_Data section_
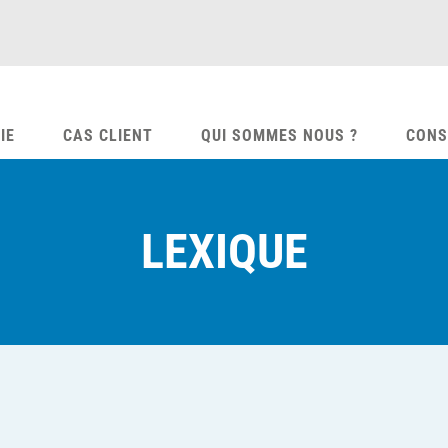
IE
CAS CLIENT
QUI SOMMES NOUS ?
CONS
LEXIQUE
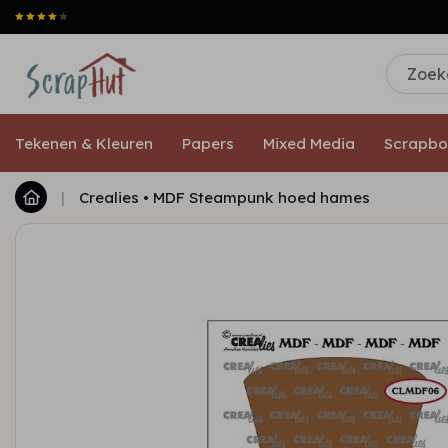
Tekenen & Kleuren
Papers
Mixed Media
Scrapbo
|
Crealies • MDF Steampunk hoed hames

_Directions for this task_
Once you find the line containing "Mixed Media", copy it and every line after it through the end of the records, exactly and nothing else.

_Output of the exercise_
Mixed Media
Scrapbo
|
Crealies • MDF Steampunk hoed hames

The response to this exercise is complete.